LinuxLists.cc - [PATCH v2 2/6] ubsan: Reintroduce signed and unsigned overflow sanitizers

2024-02-02 10:16:53

Subject: [PATCH v2 2/6] ubsan: Reintroduce signed and unsigned overflow sanitizers

Effectively revert commit 6aaa31aeb9cf ("ubsan: remove overflow
checks"), to allow the kernel to be built with the "overflow"
sanitizers again. This gives developers a chance to experiment[1][2][3]
with the instrumentation again, while compilers adjust their sanitizers
to deal with the impact of -fno-strict-oveflow (i.e. moving from
"overflow" checking to "wrap-around" checking).

Notably, the naming of the options is adjusted to use the name "WRAP"
instead of "OVERFLOW". In the strictest sense, arithmetic "overflow"
happens when a result exceeds the storage of the type, and is considered
by the C standard and compilers to be undefined behavior for signed
and pointer types (without -fno-strict-overflow). Unsigned arithmetic
overflow is defined as always wrapping around.

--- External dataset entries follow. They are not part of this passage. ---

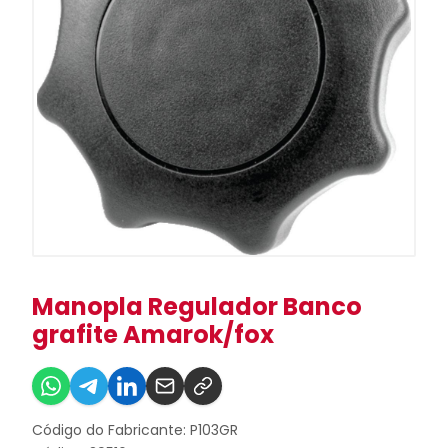
Manopla Regulador Banco
grafite Amarok/fox
Código do Fabricante: P103GR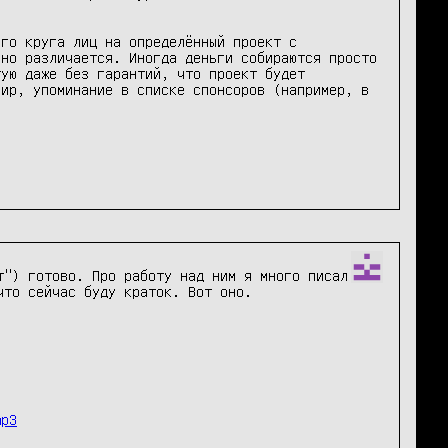
го круга лиц на определённый проект с 
но различается. Иногда деньги собираются просто 
ую даже без гарантий, что проект будет 
ир, упоминание в списке спонсоров (например, в 
") готово. Про работу над ним я много писал 
что сейчас буду краток. Вот оно. 

mp3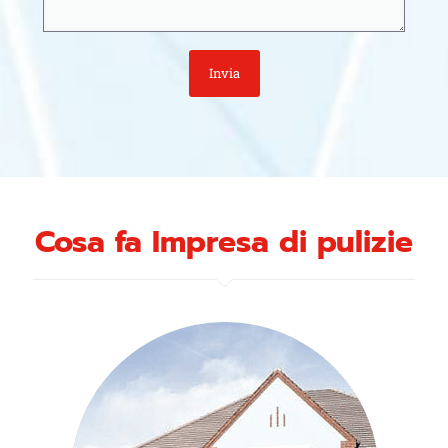
Cosa fa Impresa di pulizie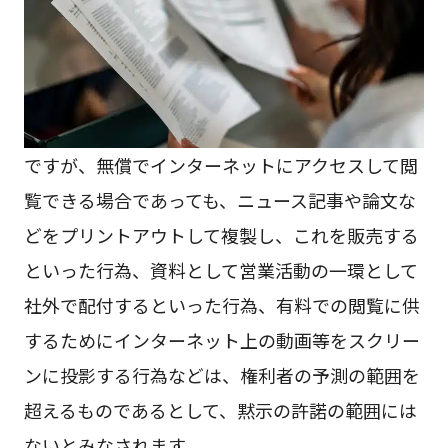
ですが、無償でインターネットにアクセスして閲
覧できる場合であっても、ニュース記事や論文な
どをプリントアウトして複製し、これを販売する
といった行為、資料として営業活動の一環として
社外で配付するといった行為、有料での閲覧に供
するためにインターネット上の動画等をスクリー
ンに投影する行為などは、権利者の予測の範囲を
超えるものであるとして、黙示の許諾の範囲には
ないとみなされます。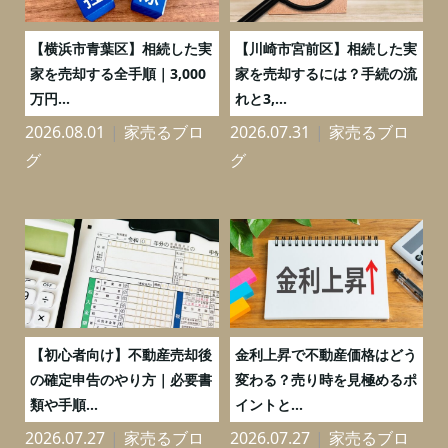
務
【横浜市青葉区】相続した実
【川崎市宮前区】相続した実
の
家を売却する全手順｜3,000
家を売却するには？手続の流
万円...
れと3,...
2026.08.01
家売るブロ
2026.07.31
家売るブロ
2
グ
グ
つ
【初心者向け】不動産売却後
金利上昇で不動産価格はどう
と
の確定申告のやり方｜必要書
変わる？売り時を見極めるポ
類や手順...
イントと...
2026.07.27
家売るブロ
2026.07.27
家売るブロ
2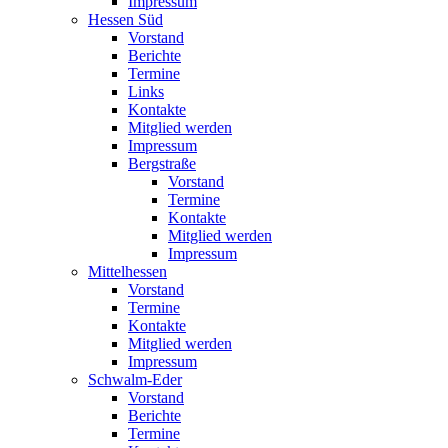
Impressum
Hessen Süd
Vorstand
Berichte
Termine
Links
Kontakte
Mitglied werden
Impressum
Bergstraße
Vorstand
Termine
Kontakte
Mitglied werden
Impressum
Mittelhessen
Vorstand
Termine
Kontakte
Mitglied werden
Impressum
Schwalm-Eder
Vorstand
Berichte
Termine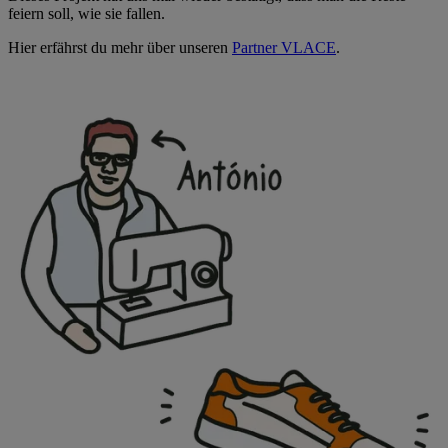
feiern soll, wie sie fallen.​
Hier erfährst du mehr über unseren
Partner VLACE
.​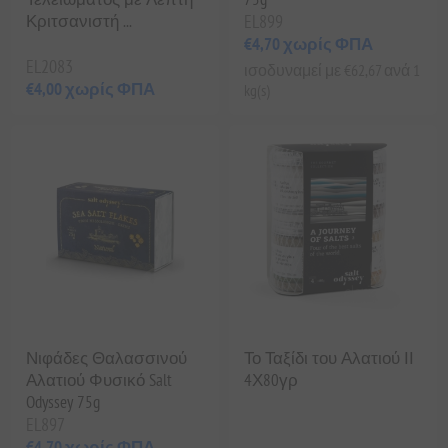
Κριτσανιστή ...
EL899
€4,70 χωρίς ΦΠΑ
EL2083
ισοδυναμεί με €62,67 ανά 1
€4,00 χωρίς ΦΠΑ
kg(s)
Νιφάδες Θαλασσινού
Το Ταξίδι του Αλατιού ΙΙ
Αλατιού Φυσικό Salt
4Χ80γρ
Odyssey 75g
EL897
€4,70 χωρίς ΦΠΑ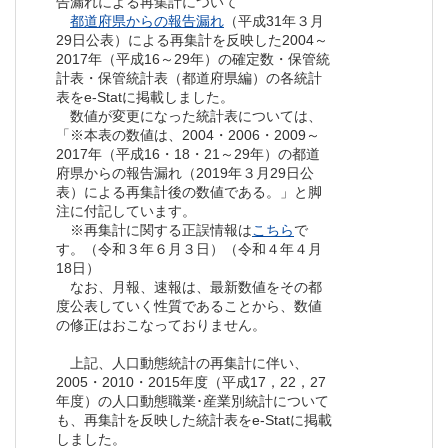
告漏れによる再集計について
都道府県からの報告漏れ
（平成31年３月
29日公表）による再集計を反映した2004～
2017年（平成16～29年）の確定数・保管統
計表・保管統計表（都道府県編）の各統計
表をe-Statに掲載しました。
数値が変更になった統計表については、
「※本表の数値は、2004・2006・2009～
2017年（平成16・18・21～29年）の都道
府県からの報告漏れ（2019年３月29日公
表）による再集計後の数値である。」と脚
注に付記しています。
※再集計に関する正誤情報は
こちら
で
す。（令和３年６月３日）（令和４年４月
18日）
なお、月報、速報は、最新数値をその都
度公表していく性質であることから、数値
の修正はおこなっておりません。
上記、人口動態統計の再集計に伴い、
2005・2010・2015年度（平成17，22，27
年度）の人口動態職業･産業別統計について
も、再集計を反映した統計表をe-Statに掲載
しました。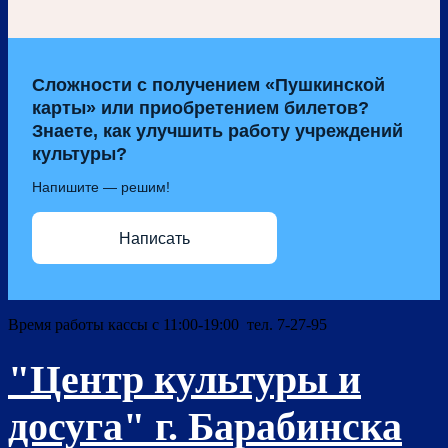
Сложности с получением «Пушкинской
карты» или приобретением билетов?
Знаете, как улучшить работу учреждений
культуры?
Напишите — решим!
Написать
Время работы кассы с 11:00-19:00 тел. 7-27-95
"Центр культуры и
досуга" г. Барабинска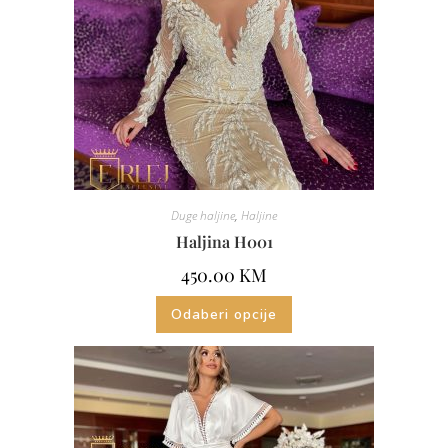
Duge haljine
,
Haljine
Haljina H001
450.00
KM
Odaberi opcije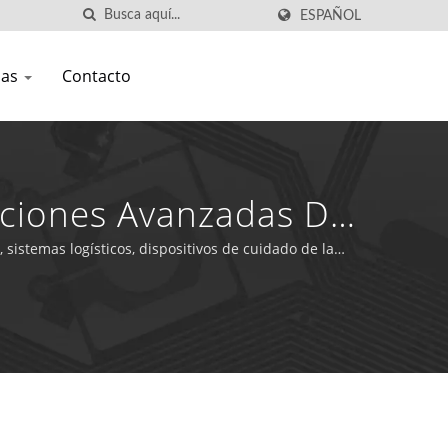
ESPAÑOL
ias
Contacto
uciones Avanzadas De
sistemas logísticos, dispositivos de cuidado de la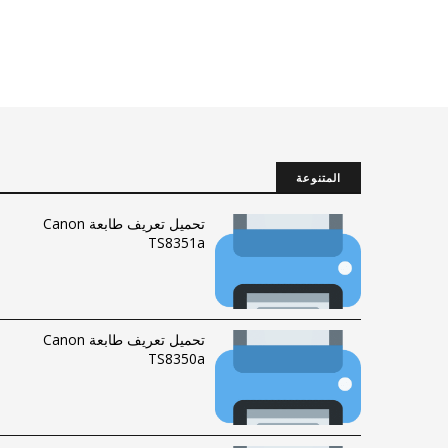
المتنوعة
تحميل تعريف طابعة Canon
TS8351a
تحميل تعريف طابعة Canon
TS8350a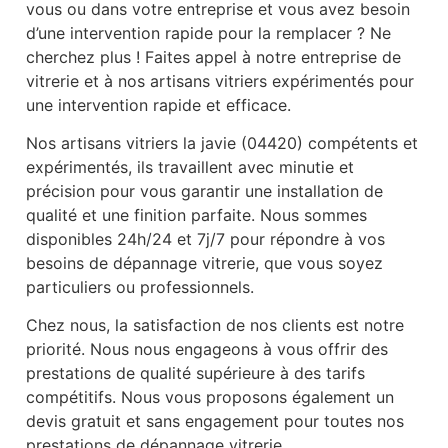
vous ou dans votre entreprise et vous avez besoin
d’une intervention rapide pour la remplacer ? Ne
cherchez plus ! Faites appel à notre entreprise de
vitrerie et à nos artisans vitriers expérimentés pour
une intervention rapide et efficace.
Nos artisans vitriers la javie (04420) compétents et
expérimentés, ils travaillent avec minutie et
précision pour vous garantir une installation de
qualité et une finition parfaite. Nous sommes
disponibles 24h/24 et 7j/7 pour répondre à vos
besoins de dépannage vitrerie, que vous soyez
particuliers ou professionnels.
Chez nous, la satisfaction de nos clients est notre
priorité. Nous nous engageons à vous offrir des
prestations de qualité supérieure à des tarifs
compétitifs. Nous vous proposons également un
devis gratuit et sans engagement pour toutes nos
prestations de dépannage vitrerie.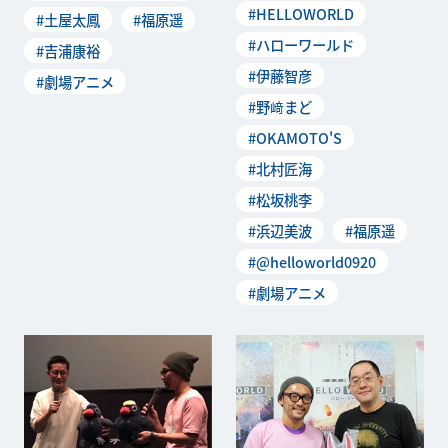
#HELLOWORLD
#土屋太鳳
#福原遥
D』と、スピ
#ハローワールド
#吉浦康裕
#伊藤智彦
#劇場アニメ
#野﨑まど
#OKAMOTO'S
#北村匠海
#松坂桃李
#浜辺美波
#福原遥
#@helloworld0920
#劇場アニメ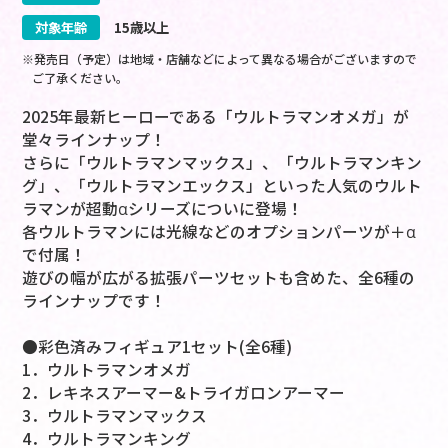
対象年齢
15歳以上
※発売日（予定）は地域・店舗などによって異なる場合がございますので
ご了承ください。
2025年最新ヒーローである「ウルトラマンオメガ」が
堂々ラインナップ！
さらに「ウルトラマンマックス」、「ウルトラマンキン
グ」、「ウルトラマンエックス」といった人気のウルト
ラマンが超動αシリーズについに登場！
各ウルトラマンには光線などのオプションパーツが＋α
で付属！
遊びの幅が広がる拡張パーツセットも含めた、全6種の
ラインナップです！
●彩色済みフィギュア1セット(全6種)
1．ウルトラマンオメガ
2．レキネスアーマー&トライガロンアーマー
3．ウルトラマンマックス
4．ウルトラマンキング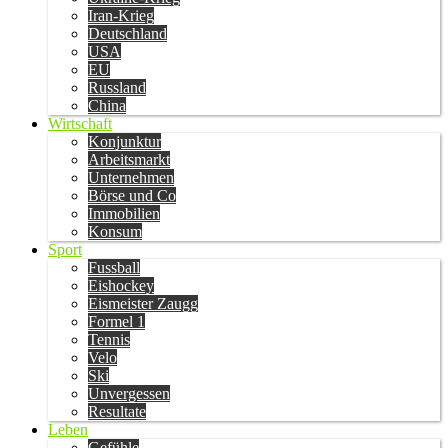
Iran-Krieg
Deutschland
USA
EU
Russland
China
Wirtschaft
Konjunktur
Arbeitsmarkt
Unternehmen
Börse und Co
Immobilien
Konsum
Sport
Fussball
Eishockey
Eismeister Zaugg
Formel 1
Tennis
Velo
Ski
Unvergessen
Resultate
Leben
Gefühle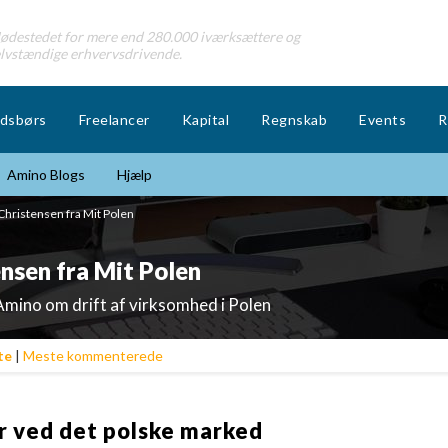
destedet for mere end 280.000 iværksættere og
lvstændige erhvervsdrivende.
dsbørs
Freelancer
Kapital
Regnskab
Events
R
Amino Blogs
Hjælp
Christensen fra Mit Polen
nsen fra Mit Polen
mino om drift af virksomhed i Polen
te
|
Meste kommenterede
r ved det polske marked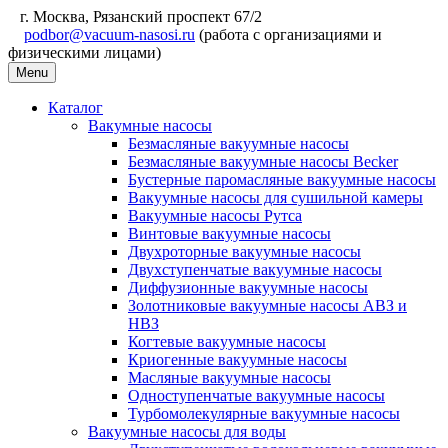
г. Москва, Рязанский проспект 67/2
podbor@vacuum-nasosi.ru
(работа с организациями и
физическими лицами)
Menu
Каталог
Вакумные насосы
Безмасляные вакуумные насосы
Безмасляные вакуумные насосы Becker
Бустерные паромасляные вакуумные насосы
Вакуумные насосы для сушильной камеры
Вакуумные насосы Рутса
Винтовые вакуумные насосы
Двухроторные вакуумные насосы
Двухступенчатые вакуумные насосы
Диффузионные вакуумные насосы
Золотниковые вакуумные насосы АВЗ и
НВЗ
Когтевые вакуумные насосы
Криогенные вакуумные насосы
Масляные вакуумные насосы
Одноступенчатые вакуумные насосы
Турбомолекулярные вакуумные насосы
Вакуумные насосы для воды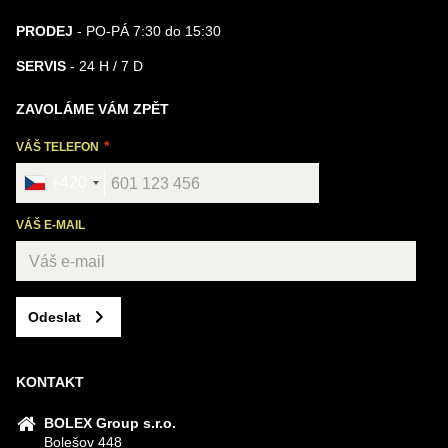
PRODEJ
- PO-PÁ 7:30 do 15:30
SERVIS
- 24 H / 7 D
ZAVOLÁME VÁM ZPĚT
VÁŠ TELEFON
+420
VÁŠ E-MAIL
Odeslat
KONTAKT
BOLEX Group s.r.o.
Bolešov 448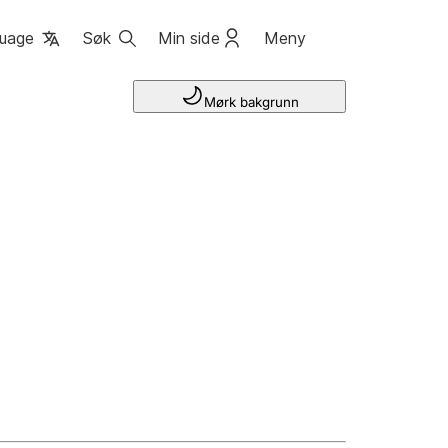
uage
Søk
Min side
Meny
Mørk bakgrunn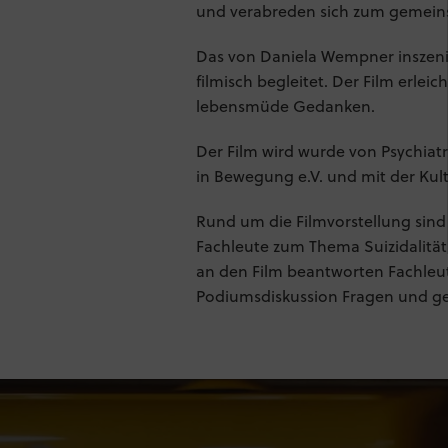
und verabreden sich zum gemein
Das von Daniela Wempner inszeni
filmisch begleitet. Der Film erle
lebensmüde Gedanken.
Der Film wird wurde von Psychiatr
in Bewegung e.V. und mit der Kul
Rund um die Filmvorstellung sind
Fachleute zum Thema Suizidalität
an den Film beantworten Fachleute
Podiumsdiskussion Fragen und g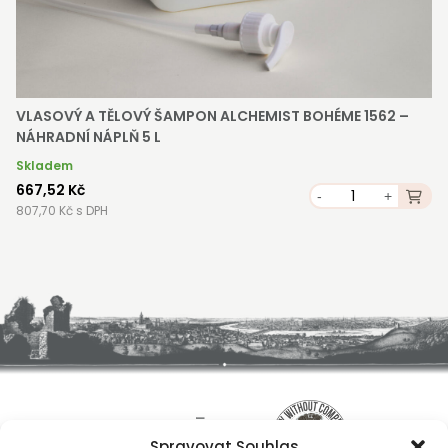
VLASOVÝ A TĚLOVÝ ŠAMPON ALCHEMIST BOHÉME 1562 –
NÁHRADNÍ NÁPLŇ 5 L
Skladem
667,52 Kč
-
+
807,70 Kč s DPH
Spravovat Souhlas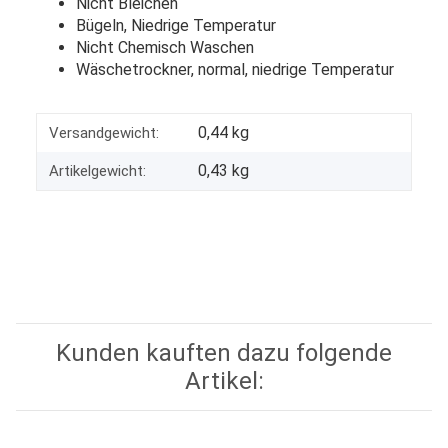
Nicht Bleichen
Bügeln, Niedrige Temperatur
Nicht Chemisch Waschen
Wäschetrockner, normal, niedrige Temperatur
0,44 kg
Versandgewicht:
0,43
kg
Artikelgewicht:
Kunden kauften dazu folgende
Artikel: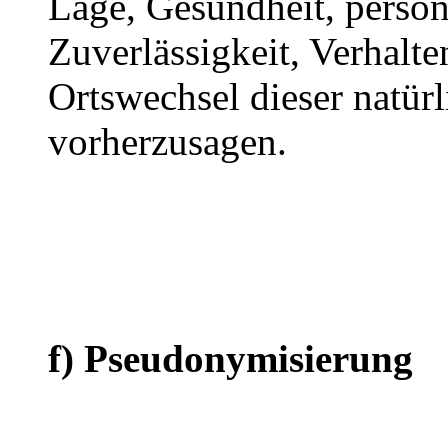
Lage, Gesundheit, persönl
Zuverlässigkeit, Verhalte
Ortswechsel dieser natür
vorherzusagen.
f) Pseudonymisierung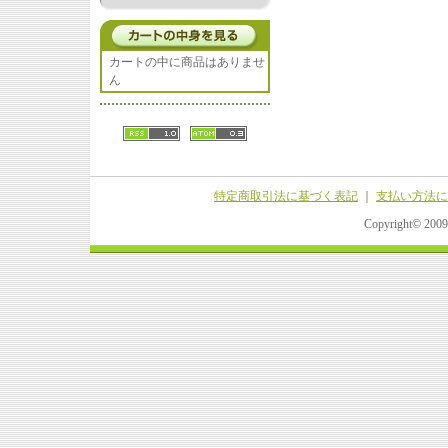
カートの中に商品はありませ
ん
特定商取引法に基づく表記
｜
支払い方法に
Copyright© 20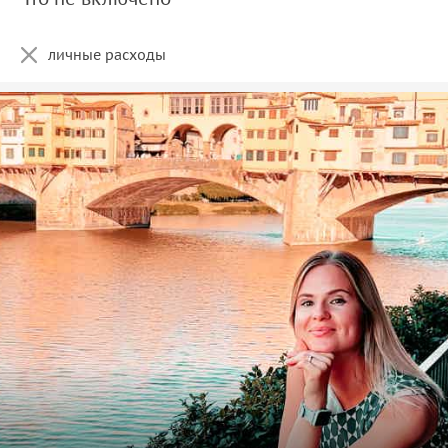
личные расходы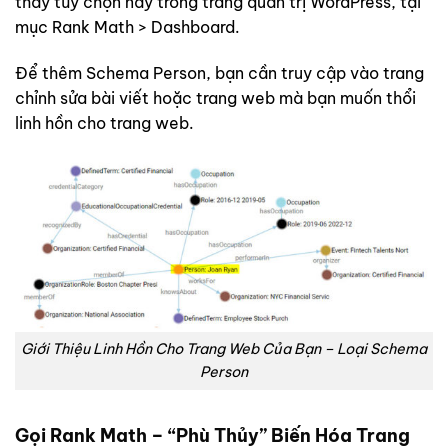
thấy tùy chọn này trong trang quản trị WordPress, tại
mục Rank Math > Dashboard.
Để thêm Schema Person, bạn cần truy cập vào trang
chỉnh sửa bài viết hoặc trang web mà bạn muốn thổi
linh hồn cho trang web.
Giới Thiệu Linh Hồn Cho Trang Web Của Bạn – Loại Schema
Person
Gọi Rank Math – “Phù Thủy” Biến Hóa Trang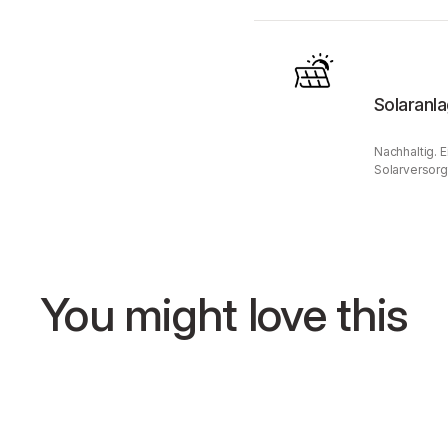
Solaranl
Nachhaltig. 
Solarversorg
You might love this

Because the kernel is built with -fno-strict-overflow, signed and pointer
arithmetic is defined to always wrap around instead of "overflowing"
(which could either be elided due to being undefined behavior or would
wrap around, which led to very weird bugs in the kernel).

So, the config options are added back as CONFIG_UBSAN_SIGNED_WRAP and
CONFIG_UBSAN_UNSIGNED_WRAP. Since the kernel has several places that
explicitly depend on wrap-around behavior (e.g. counters, atomics, crypto,
etc), also introduce the __signed_wrap and __unsigned_wrap function
attributes for annotating functions where wrapping is expected and should
not be instrumented. This will allow us to distinguish in the kernel
between intentional and unintentional cases of arithmetic wrap-around.

Additionally keep these disabled under CONFIG_COMPILE_TEST for now.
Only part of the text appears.